I like the idea of settling the pulp and now fermenting your frozen supernatant. 
Basically from a process point of view get as much fine material removed early in the process as possible. Once you have created alcohol you should keep the air out which makes the task harder., , , by the way, the juice in most wine kits is cleaned with bentonite before being concentrated and packaged as a kit. ,, You didn’t mention trying to compact the lees, it would be worth putting the lees in a jug and trying a clarifier whenever you see a high loss in the lees.


----------



## TCPT18 (Jan 31, 2022)

My experience in tomatoe was using unripened green matos at the end of the growing season. Had 20# of green grape tomatoes. I believe I made 3#. The end result was an interesting white wine.

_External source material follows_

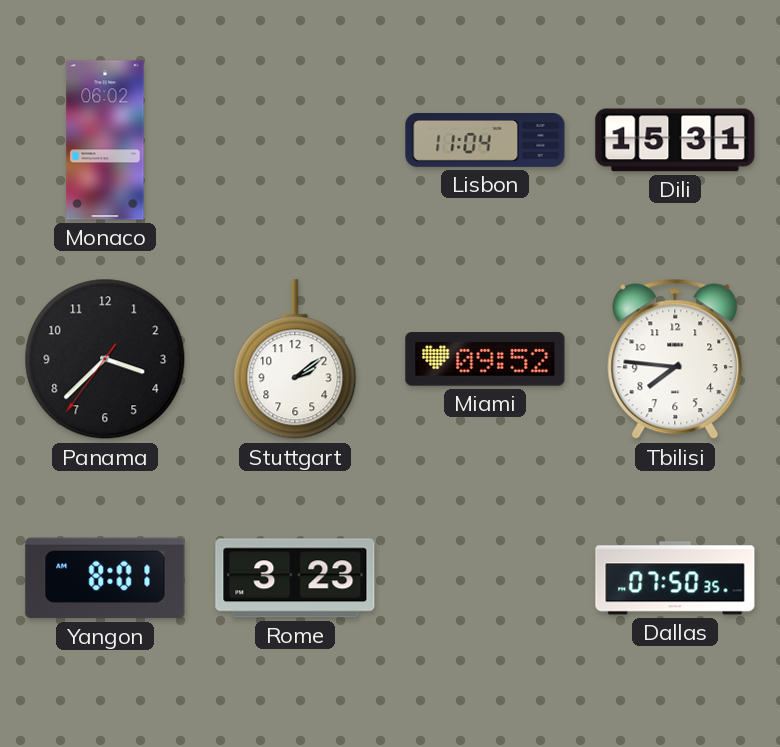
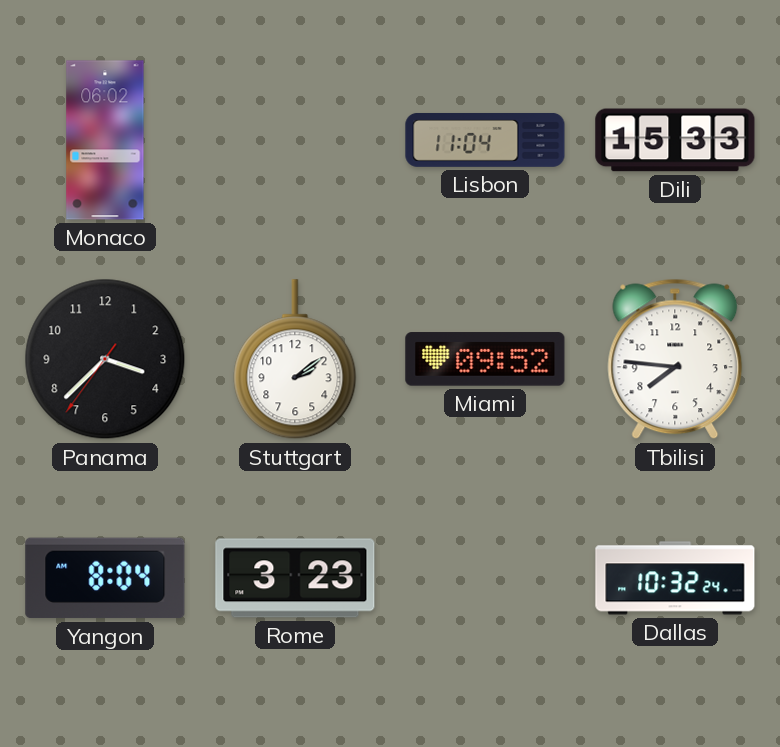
Dili: 15:31 -> 15:33
Yangon: 8:01 -> 8:04
Dallas: 07:50 -> 10:32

I feel it is likened to a vino verde. 
As to why tomato wine? 1. The fruit would go to waste so why not try. 2. It is fun to challenge tasters to figure out what kind of wine they are having (no winners yet...) 3. Its always fun to try something new.


----------



## VinesnBines (Jan 31, 2022)

I would not buy tomatoes to make wine. It is an interesting way to use up the garden excess and empty the freezer.


----------



## HillPeople (Nov 13, 2022)

We use ripe to over-ripe cherry tomatoes fermented like red grapes with K1-V1116. till dry.
Slight hint of tomato, but most people think it's a Sauvignon Blanc.


----------



## vinny (Nov 13, 2022)

How long do you age?


----------



## HillPeople (Nov 14, 2022)

Minimum 9 months.


----------